*** Begin section ***

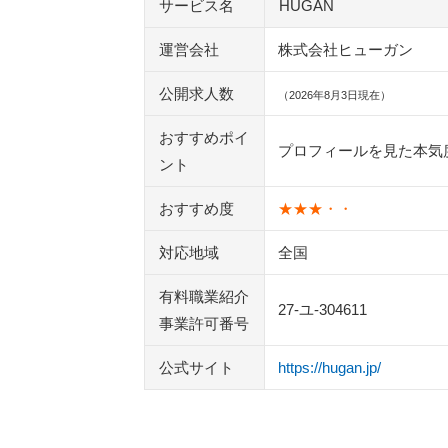
サービス名
HUGAN
運営会社
株式会社ヒューガン
公開求人数
（2026年8月3日現在）
おすすめポイ
プロフィールを見た本気
ント
おすすめ度
★★★・・
対応地域
全国
有料職業紹介
27-ユ-304611
事業許可番号
公式サイト
https://hugan.jp/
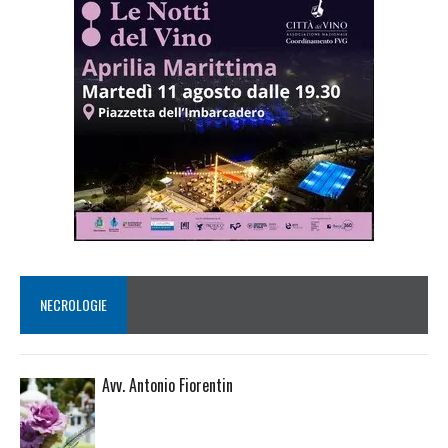
NECROLOGIE
Avv. Antonio Fiorentin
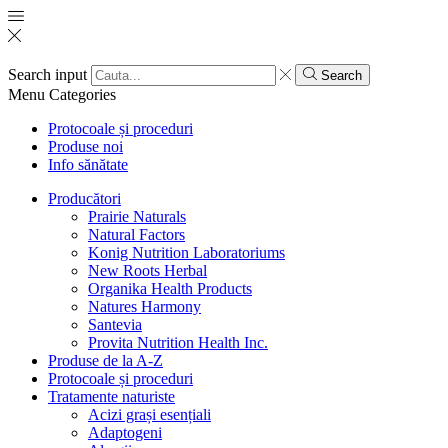
Search input
Search
Menu
Categories
Protocoale și proceduri
Produse noi
Info sănătate
Producători
Prairie Naturals
Natural Factors
Konig Nutrition Laboratoriums
New Roots Herbal
Organika Health Products
Natures Harmony
Santevia
Provita Nutrition Health Inc.
Produse de la A-Z
Protocoale și proceduri
Tratamente naturiste
Acizi grași esențiali
Adaptogeni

*** End section ***

▶ _EXERCISE_: The lines to copy begin with the one containing "Avv. Antonio Fiorentin" and end with the last line of the entries above; copy them exactly, minus the pictures.

▶ _SOLUTION TO THIS EXERCISE_:
Avv. Antonio Fiorentin
Search input
Search
Menu
Categories
Protocoale și proceduri
Produse noi
Info sănătate
Producători
Prairie Naturals
Natural Factors
Konig Nutrition Laboratoriums
New Roots Herbal
Organika Health Products
Natures Harmony
Santevia
Provita Nutrition Health Inc.
Produse de la A-Z
Protocoale și proceduri
Tratamente naturiste
Acizi grași esențiali
Adaptogeni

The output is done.